■ **Exercise requirements**: Below are records; count how many of their lines contain the string "土日祝休み", and give only that number.

■ **Exercise materials**:
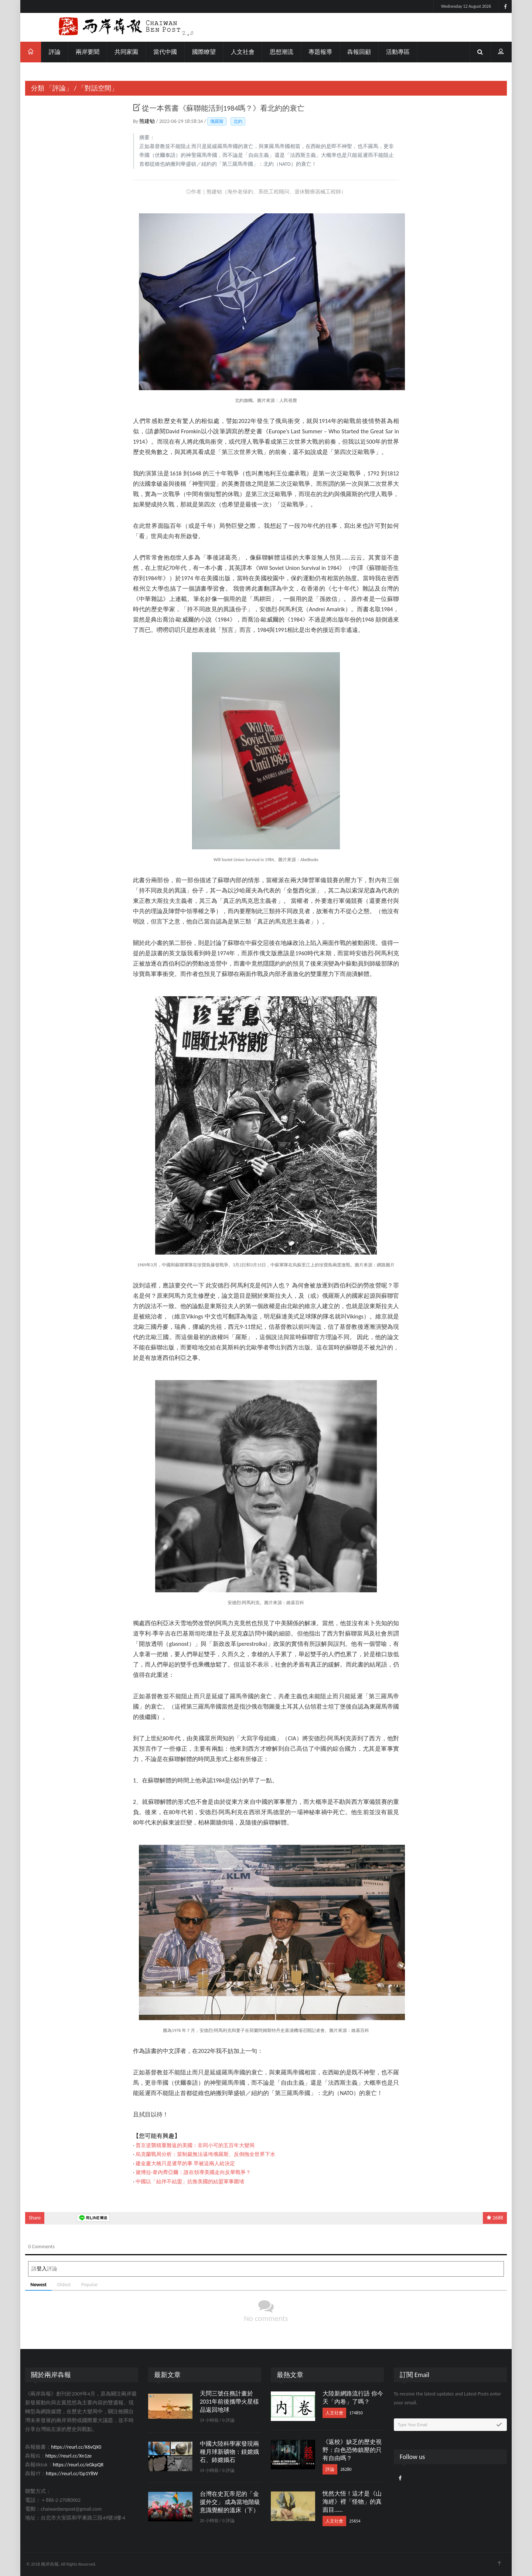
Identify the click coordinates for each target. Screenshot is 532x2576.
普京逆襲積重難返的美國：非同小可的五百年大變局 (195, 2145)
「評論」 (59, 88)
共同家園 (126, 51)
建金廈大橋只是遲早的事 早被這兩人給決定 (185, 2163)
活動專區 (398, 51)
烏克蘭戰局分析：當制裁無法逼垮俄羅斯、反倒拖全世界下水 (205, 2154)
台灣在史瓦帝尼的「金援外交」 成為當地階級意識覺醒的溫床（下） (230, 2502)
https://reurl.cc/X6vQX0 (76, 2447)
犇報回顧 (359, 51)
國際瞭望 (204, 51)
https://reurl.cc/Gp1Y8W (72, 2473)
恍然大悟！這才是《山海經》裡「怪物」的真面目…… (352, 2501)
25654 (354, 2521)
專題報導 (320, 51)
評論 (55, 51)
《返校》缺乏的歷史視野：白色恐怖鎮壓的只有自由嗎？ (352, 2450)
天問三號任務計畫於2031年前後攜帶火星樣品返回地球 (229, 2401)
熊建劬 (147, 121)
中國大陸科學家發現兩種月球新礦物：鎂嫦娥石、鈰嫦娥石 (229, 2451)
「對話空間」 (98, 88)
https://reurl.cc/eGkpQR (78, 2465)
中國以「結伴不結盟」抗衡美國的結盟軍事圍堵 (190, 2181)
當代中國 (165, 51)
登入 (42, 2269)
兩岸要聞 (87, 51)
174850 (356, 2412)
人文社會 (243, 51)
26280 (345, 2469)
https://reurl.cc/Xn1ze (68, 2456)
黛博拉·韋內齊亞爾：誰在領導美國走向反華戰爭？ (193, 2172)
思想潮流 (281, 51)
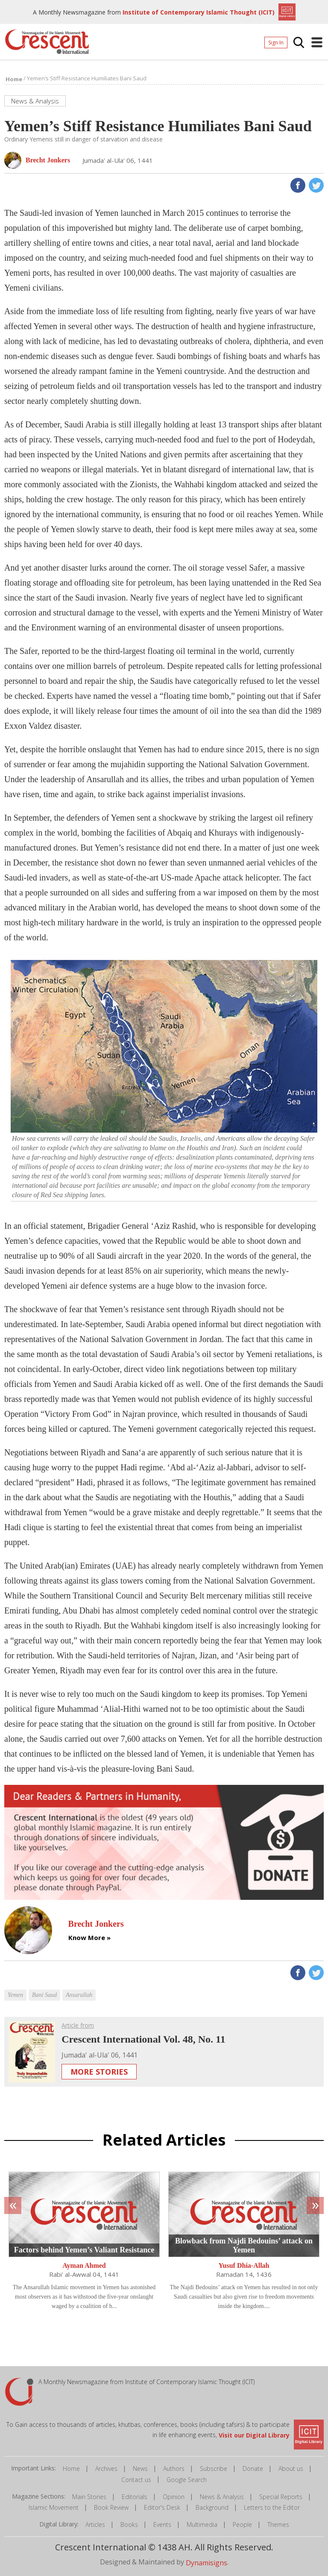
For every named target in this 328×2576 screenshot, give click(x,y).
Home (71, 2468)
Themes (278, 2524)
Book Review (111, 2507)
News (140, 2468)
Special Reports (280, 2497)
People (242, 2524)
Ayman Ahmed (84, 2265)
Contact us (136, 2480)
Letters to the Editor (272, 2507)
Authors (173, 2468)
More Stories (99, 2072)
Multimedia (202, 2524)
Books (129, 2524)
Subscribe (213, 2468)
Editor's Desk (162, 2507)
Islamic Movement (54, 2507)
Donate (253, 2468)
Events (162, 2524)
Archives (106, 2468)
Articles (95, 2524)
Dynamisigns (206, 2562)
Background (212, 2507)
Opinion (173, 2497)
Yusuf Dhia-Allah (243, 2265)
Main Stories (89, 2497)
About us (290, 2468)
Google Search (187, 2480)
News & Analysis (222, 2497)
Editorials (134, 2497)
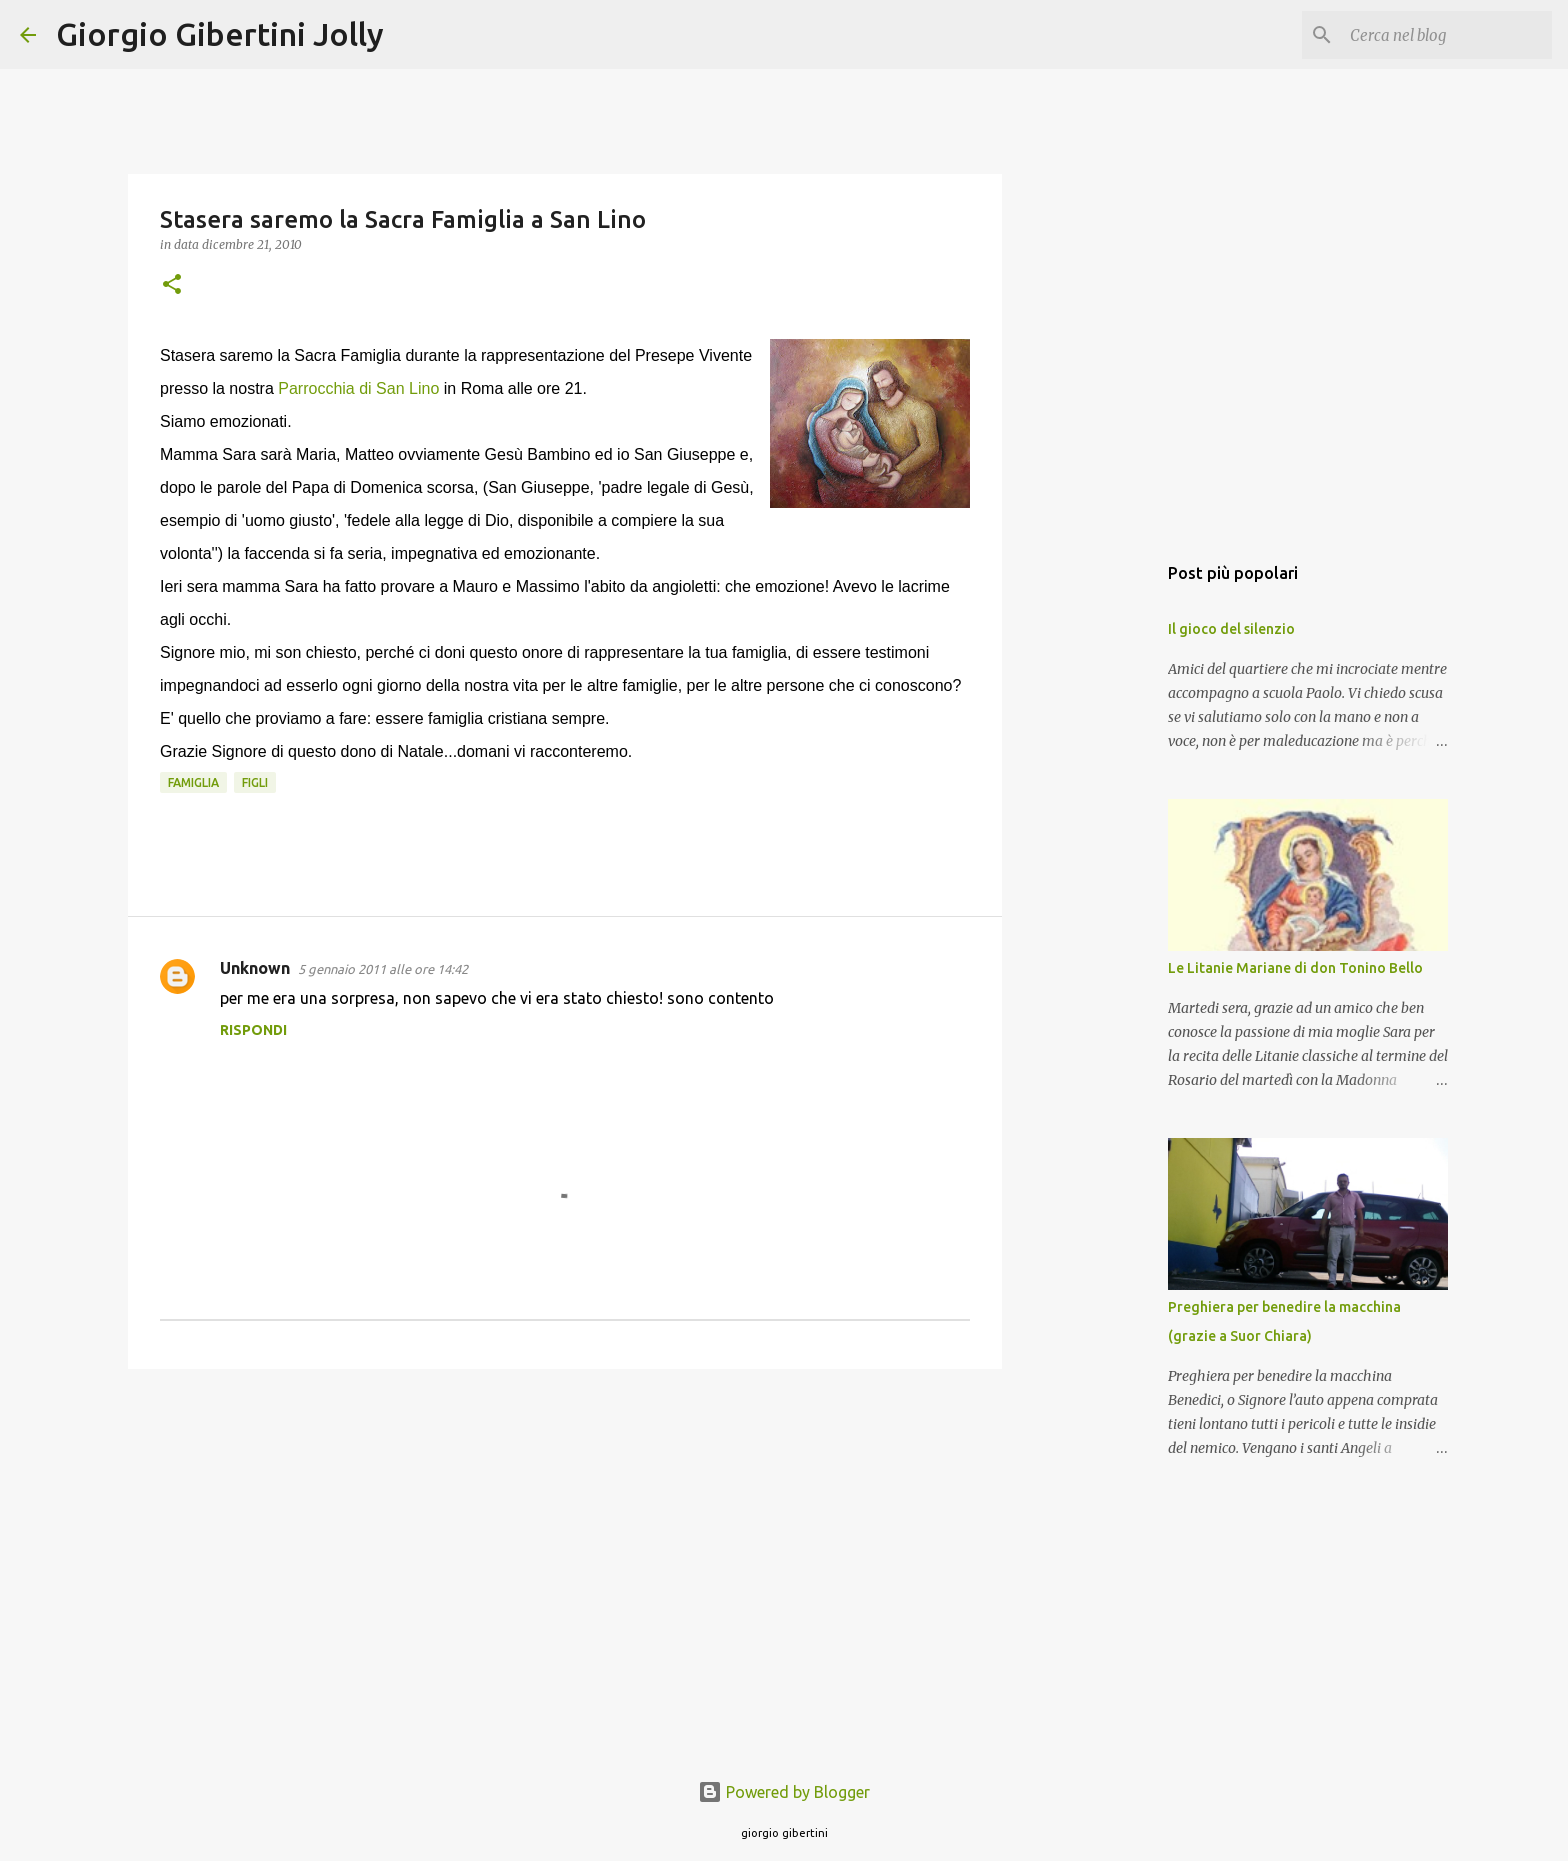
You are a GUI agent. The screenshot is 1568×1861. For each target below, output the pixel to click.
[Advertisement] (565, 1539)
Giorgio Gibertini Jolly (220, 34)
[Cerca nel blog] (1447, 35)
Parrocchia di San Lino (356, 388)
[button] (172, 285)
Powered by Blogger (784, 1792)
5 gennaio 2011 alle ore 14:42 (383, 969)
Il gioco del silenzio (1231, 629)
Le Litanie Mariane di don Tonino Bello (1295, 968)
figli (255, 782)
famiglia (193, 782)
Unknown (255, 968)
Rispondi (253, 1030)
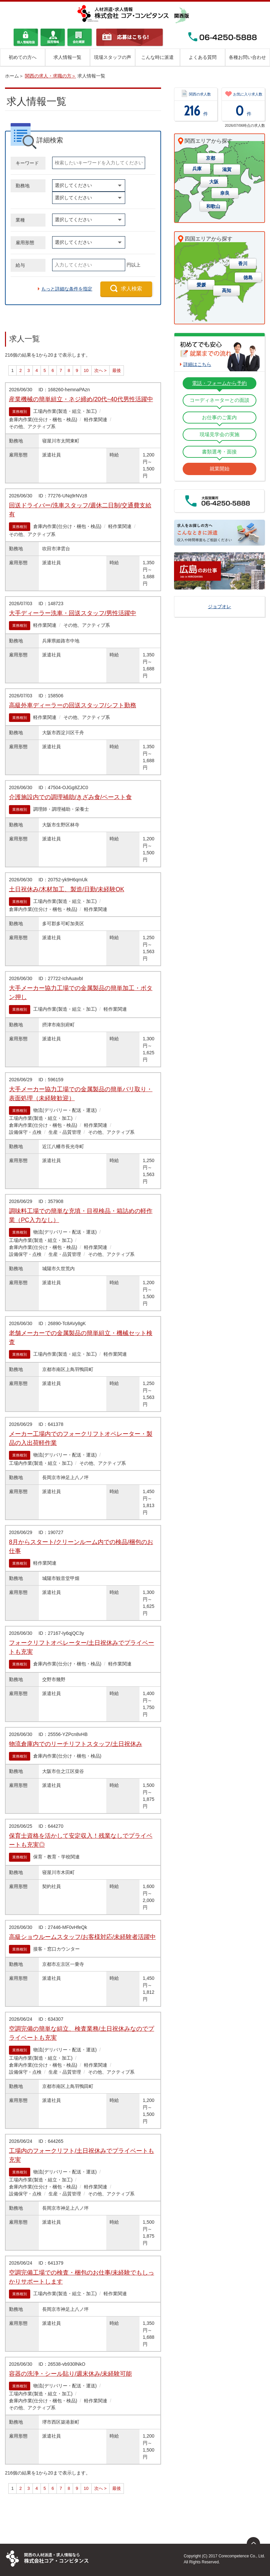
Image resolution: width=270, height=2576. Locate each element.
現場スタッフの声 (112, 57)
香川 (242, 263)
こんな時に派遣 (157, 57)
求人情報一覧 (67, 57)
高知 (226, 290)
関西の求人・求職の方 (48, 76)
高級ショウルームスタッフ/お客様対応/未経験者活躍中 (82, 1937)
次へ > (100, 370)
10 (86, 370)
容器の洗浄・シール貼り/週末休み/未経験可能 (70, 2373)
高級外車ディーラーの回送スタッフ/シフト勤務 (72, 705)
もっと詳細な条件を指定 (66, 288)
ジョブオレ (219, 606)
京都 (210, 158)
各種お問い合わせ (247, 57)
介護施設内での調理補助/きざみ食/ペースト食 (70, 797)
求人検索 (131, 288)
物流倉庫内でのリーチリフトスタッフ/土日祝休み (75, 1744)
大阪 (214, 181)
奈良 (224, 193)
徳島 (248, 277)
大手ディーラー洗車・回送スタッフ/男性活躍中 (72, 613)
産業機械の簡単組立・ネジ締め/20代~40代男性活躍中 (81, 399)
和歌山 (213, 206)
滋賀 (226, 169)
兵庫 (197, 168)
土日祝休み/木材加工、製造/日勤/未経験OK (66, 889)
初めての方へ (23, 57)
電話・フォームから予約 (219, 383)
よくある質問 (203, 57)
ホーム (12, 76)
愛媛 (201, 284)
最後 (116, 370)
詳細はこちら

■ **Response area**: 2